Looking at the table and graph above, Madison Square Garden seem to have more positive and negative reviews. This makes sense because since this arena is so historic, people have strong opinions. Overall, Chase Center has a higher net sentiment which is good because since Chase Center has opened, people have been giving it positive reviews.

Sentiment Over Time

bing_lexicon <- get_sentiments("bing")
arena_sentiments <- arena_stats %>%
  filter(arena %in% c("Madison Square Garden", "Chase Center")) %>%
  unnest_tokens(word, review_content) %>%
  inner_join(bing_lexicon, by = "word") %>%
  mutate(review_date = mdy(review_date)) %>%
  group_by(arena, review_date, sentiment) %>%
  summarize(count = n(), .groups = 'drop')
Warning: There was 1 warning in `mutate()`.
ℹ In argument: `review_date = mdy(review_date)`.
Caused by warning:
!  84 failed to parse.
# Calculate sentiment score (positive - negative)
sentiment_scores <- arena_sentiments %>%
  spread(sentiment, count, fill = 0) %>%
  mutate(sentiment_score = positive - negative)

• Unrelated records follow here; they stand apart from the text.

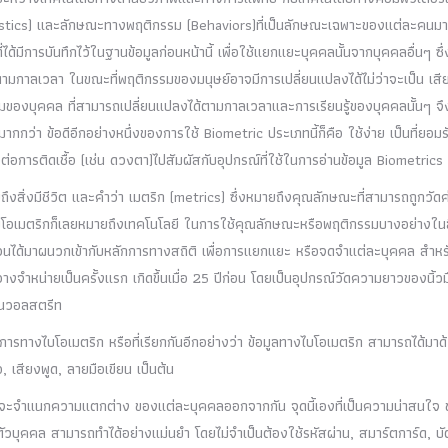
tics) และลักษณะทางพฤติกรรม (Behaviors)ที่เป็นลักษณะเฉพาะของแต่ละคนมา
ได้มีการบันทึกไว้ในฐานข้อมูลก่อนหน้านี้ เพื่อใช้แยกแยะบุคคลนั้นจากบุคคลอื่นๆ ซึ่
กาลเวลา ในขณะที่พฤติกรรมของมนุษย์อาจมีการเปลี่ยนแปลงได้ไม่ว่าจะเป็น เสี
รมของบุคคล ที่สามารถเปลี่ยนแปลงได้ตามกาลเวลาและการเรียนรู้ของบุคคลนั้นๆ จึ
กกว่า ข้อดีอีกอย่างหนึ่งของการใช้ Biometric ประเภทนี้ก็คือ ใช้ง่าย เป็นที่ยอมร
่ไวต่อการติดเชื้อ (เช่น ดวงตา)ไปสัมผัสกับอุปกรณ์ที่ใช้ในการอ่านข้อมูล Biometrics
ึงสิ่งมีชีวิต และคำว่า เมตริก (metrics) ซึ่งหมายถึงคุณลักษณะที่สามารถถูกวัดค
บโอเมตริกก็เลยหมายถึงเทคโนโลยี ในการใช้คุณลักษณะหรือพฤติกรรมบางอย่างในสิ
ำนวนได้มาผนวกเข้ากับหลักการทางสถิติ เพื่อการแยกแยะ หรือจดจำแต่ละบุคคล สำหร
จำหน่ายเป็นครั้งแรก เกิดขึ้นเมื่อ 25 ปีก่อน โดยเป็นอุปกรณ์วัดความยาวของนิ้วม
่านวอลสตรีท
รทางไบโอเมตริก หรือที่เรียกกันอีกอย่างว่า ข้อมูลทางไบโอเมตริก สามารถได้มาด
, เสียงพูด, ลายมือเขียน เป็นต้น
จะจำแนกความแตกต่าง ของแต่ละบุคคลออกจากกัน จุดนี้เองที่เป็นความน่าสนใจ
ัวบุคคล สามารถทำได้อย่างแม่นยำ โดยไม่จำเป็นต้องใช้รหัสผ่าน, สมาร์ตการ์ด, บั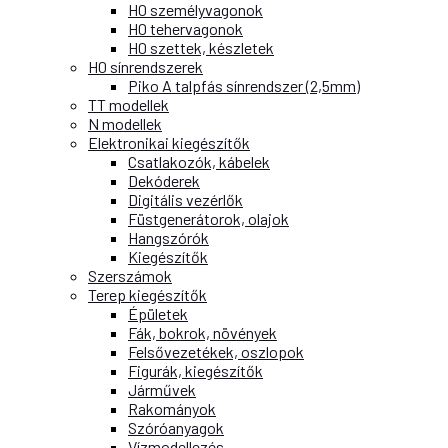
H0 személyvagonok
H0 tehervagonok
H0 szettek, készletek
H0 sínrendszerek
Piko A talpfás sínrendszer (2,5mm)
TT modellek
N modellek
Elektronikai kiegészítők
Csatlakozók, kábelek
Dekóderek
Digitális vezérlők
Füstgenerátorok, olajok
Hangszórók
Kiegészítők
Szerszámok
Terep kiegészítők
Épületek
Fák, bokrok, növények
Felsővezetékek, oszlopok
Figurák, kiegészítők
Járművek
Rakományok
Szóróanyagok
Vízmodellezés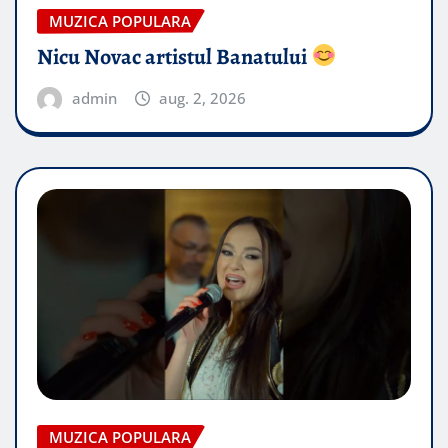
MUZICA POPULARA
Nicu Novac artistul Banatului
admin
aug. 2, 2026
MUZICA POPULARA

# Plotting sentiment over time
ggplot(sentiment_scores, aes(x = review_date, y = sentiment_score, color = arena)) +
  geom_line() +
  labs(title = "Sentiment Over Time for Madison Square Garden",
       x = "Review Date", y = "Sentiment Score") +
  theme_minimal()
Warning: Removed 1 row containing missing values (`geom_line()`).

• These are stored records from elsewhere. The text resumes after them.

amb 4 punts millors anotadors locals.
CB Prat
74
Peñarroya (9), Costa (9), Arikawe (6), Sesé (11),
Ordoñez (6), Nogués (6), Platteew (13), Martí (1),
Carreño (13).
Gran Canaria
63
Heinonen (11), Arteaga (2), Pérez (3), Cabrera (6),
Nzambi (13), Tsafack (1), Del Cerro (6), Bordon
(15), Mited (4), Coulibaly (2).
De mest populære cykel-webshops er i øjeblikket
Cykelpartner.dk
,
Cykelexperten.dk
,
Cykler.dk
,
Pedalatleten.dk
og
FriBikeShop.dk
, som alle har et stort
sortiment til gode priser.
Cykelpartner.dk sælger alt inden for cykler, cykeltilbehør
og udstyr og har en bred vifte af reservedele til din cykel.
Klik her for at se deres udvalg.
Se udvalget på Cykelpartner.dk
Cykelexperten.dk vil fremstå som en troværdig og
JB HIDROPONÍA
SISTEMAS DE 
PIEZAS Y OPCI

For this graph, I only looked at Madison Square Garden’s sentiment over time because the chase center is so new. I realized that Madison Square Garden’s sentiment over time has a lot to do with the Knicks performance. They were disappointing in 2021 and 2022 and are now getting back on track. In 2020 their sentiment was probably so high because not many people could review MSG during the corona virus.

Word Analysis

arenastats_filtered <- arena_stats %>%
  filter(arena %in% c("Madison Square Garden", "Chase Center")) %>%
  unnest_tokens(word, review_content) %>%
  anti_join(stop_words, by = "word")  # Remove common stop words

# Count word frequencies
word_counts <- arenastats_filtered %>%
  count(arena, word, sort = TRUE) %>%
  group_by(arena) %>%
  top_n(10, n)  # Get top 10 words for each arena

# Plotting
ggplot(word_counts, aes(x = reorder(word, n), y = n, fill = arena)) +
  geom_col(show.legend = FALSE) +
  facet_wrap(~arena, scales = "free_y") +
  coord_flip() +
  theme_minimal() +
  labs(title = "Top Words in Reviews for Madison Square Garden and Chase Center",
       x = "Word", y = "Frequency")

For this graph, I am comparing the ten most common words used when reviewing Madison Square Garden and the Chase Center. For the Chase Center it was all words you are expecting like seats, game, and food. For Madison Square Garden one of the most common words was “people”. This makes sense because of how packed it is. Money was also a common theme among the reviews as well.

Arena Conclusion

Based off my results, I learned that an experience at Madison Square Garden is a lot different than the experience at the Chase Center. Every stadium in the NBA is so unique and there are different pros and cons that come with each stadium. That is why it is so cool to visit a new stadium to watch a basketball game.

Verdict

Although the NBA is focused around the players, coaches, and front offices. There are a lot of other factors that go into the NBA that most people take for granted. First, The type of ref does have an impact on the game. Second, each arena is different from the next. These factors are what helps make the NBA so great.